Obamacare repeal gains momentum
Senate lawmakers in Washington D.C. will spend Wednesday evening in a floor debate about the possible repeal of President Barrack Obama’s signature Affordable Care Act—a proposal Republicans swiftly rolled out the day prior as the new Congressional session was just beginning, according to CNN. The GOP’s proposal, handed down in the form of a budget resolution, is the first of a two-step process to repeal Obamacare that could take a few months before coming to a final vote. Republicans are proposing a two-or three-year transition period for the repeal, which CNN reports is already facing a messy uphill battle from both the Democratic minority and private-sector healthcare industry.
Ford axes plans for Mexico auto factory
Ford Motor Co. sounded the death knell Tuesday for its proposed $1.60-billion southern expansion into Mexico, saying it’ll instead add 700 jobs domestically, in its home state of Michigan. Ford’s decision was quickly applauded by President-elect Donald Trump, who, minutes prior, had taken to Twitter to criticize competitor General Motors Co. for moving production of one of its model cars to Mexico, according to Bloomberg. Ford executives told reporters their decision stems from an anticipated pro-business climate under Trump, who spent much of his time on the campaign trail blasting automakers such as Ford and GM for moving jobs across foreign borders.
Gas pump prices may soar in 2017
The downtrend in gas prices that U.S. consumers have enjoyed over the past four years may soon come to an end. GasBuddy, a market observer and price tracker, said Tuesday that consumers are expected to pay a whopping $52 billion more at the pump in 2017 than last year—a difference that translates to an average $2.49 per gallon, up from the $2.13 average in 2016, according to USA Today. Analysts say that’s a sizable jump in just one year. Even amid a stronger jobs market it could creep up on consumers’ wallets and ultimately hurt the overall economy.
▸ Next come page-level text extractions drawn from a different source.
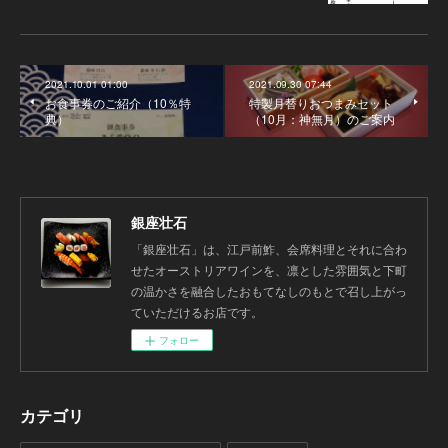
2021.10.01 01:00
2021.09.30 07:44
お食事券のご紹介（10％特
特製月替りおつまみセット
典）
（10月：神無月）のご案内
銀座壮石
「銀座壮石」は、江戸前鮓、会席料理とそれに合わ
せたオーストリアワインを、凛とした雰囲気と下町
の温かさを融合したおもてなしのもとで召し上がっ
ていただけるお店です。
フォロー
カテゴリ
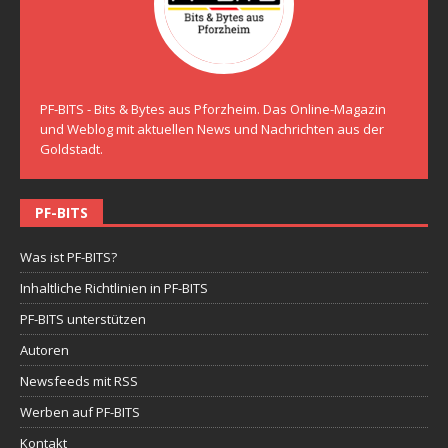
PF-BITS - Bits & Bytes aus Pforzheim. Das Online-Magazin
und Weblog mit aktuellen News und Nachrichten aus der
Goldstadt.
PF-BITS
Was ist PF-BITS?
Inhaltliche Richtlinien in PF-BITS
PF-BITS unterstützen
Autoren
Newsfeeds mit RSS
Werben auf PF-BITS
Kontakt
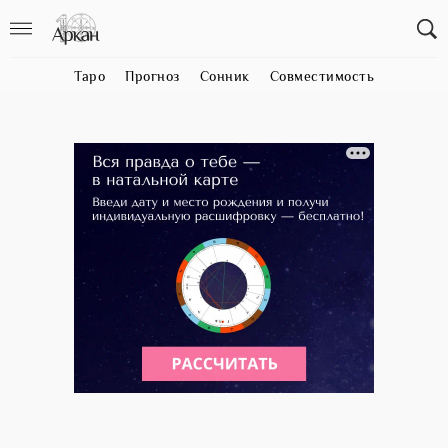
Таро
Прогноз
Сонник
Совместимость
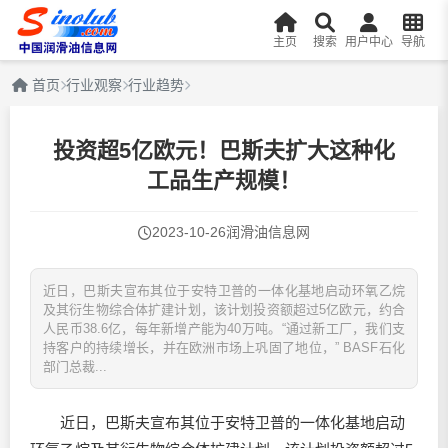
主页
搜索
用户中心
导航
首页
行业观察
行业趋势
投资超5亿欧元！巴斯夫扩大这种化
工品生产规模！
2023-10-26
润滑油信息网
近日，巴斯夫宣布其位于安特卫普的一体化基地启动环氧乙烷
及其衍生物综合体扩建计划，该计划投资额超过5亿欧元，约合
人民币38.6亿，每年新增产能为40万吨。“通过新工厂，我们支
持客户的持续增长，并在欧洲市场上巩固了地位，” BASF石化
部门总裁...
近日，巴斯夫宣布其位于安特卫普的一体化基地启动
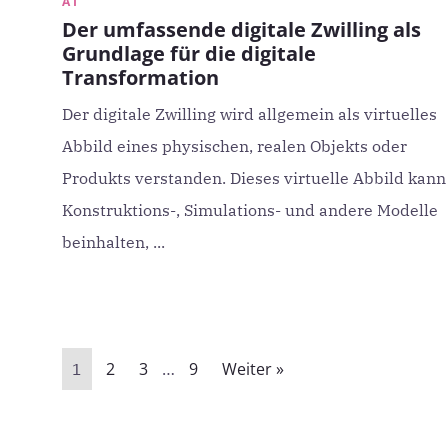
AI
Der umfassende digitale Zwilling als
Grundlage für die digitale
Transformation
Der digitale Zwilling wird allgemein als virtuelles
Abbild eines physischen, realen Objekts oder
Produkts verstanden. Dieses virtuelle Abbild kann
Konstruktions-, Simulations- und andere Modelle
beinhalten, ...
2
3
9
Weiter »
1
…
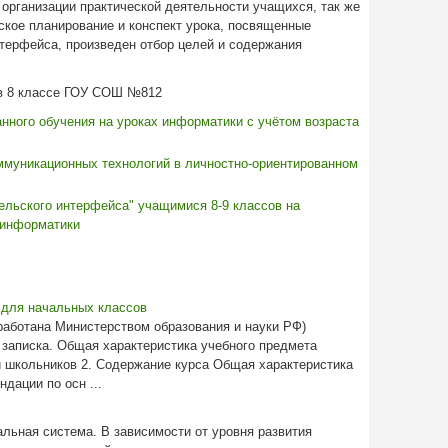
организации практической деятельности учащихся, так же
ское планирование и конспект урока, посвященные
терфейса, произведен отбор целей и содержания
 в 8 классе ГОУ СОШ №812
нного обучения на уроках информатики с учётом возраста
муникационных технологий в личностно-ориентированном
ельского интерфейса" учащимися 8-9 классов на
 информатики
 для начальных классов
работана Министерством образования и науки РФ)
 записка. Общая характеристика учебного предмета
 школьников 2. Содержание курса Общая характеристика
дации по осн ...
льная система. В зависимости от уровня развития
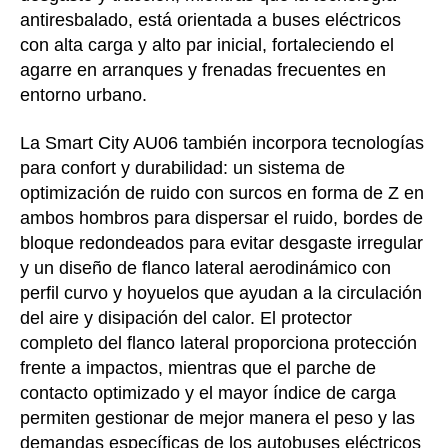
antiresbalado, está orientada a buses eléctricos
con alta carga y alto par inicial, fortaleciendo el
agarre en arranques y frenadas frecuentes en
entorno urbano.
La Smart City AU06 también incorpora tecnologías
para confort y durabilidad: un sistema de
optimización de ruido con surcos en forma de Z en
ambos hombros para dispersar el ruido, bordes de
bloque redondeados para evitar desgaste irregular
y un diseño de flanco lateral aerodinámico con
perfil curvo y hoyuelos que ayudan a la circulación
del aire y disipación del calor. El protector
completo del flanco lateral proporciona protección
frente a impactos, mientras que el parche de
contacto optimizado y el mayor índice de carga
permiten gestionar de mejor manera el peso y las
demandas específicas de los autobuses eléctricos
Xerox finalizes two-part split
Xerox Corp. saw its stock prices soar roughly 15 percent higher Tuesday. That was its first day of trading as a new company following the completion of its corporate split into two entities, according to the Wall Street Journal. Plans for the split were publicly announced about a year ago, when executives, attempting to reverse several quarters of declining revenue, proposed spinning off the company’s business-services unit, now called Conduent Inc., from its traditional copy and printing business, now under the new Xerox entity. Following the split’s completion, the new Xerox was upgraded by analysts, saying the move was a “constructive” way to focus on its roots as a technology and hardware business.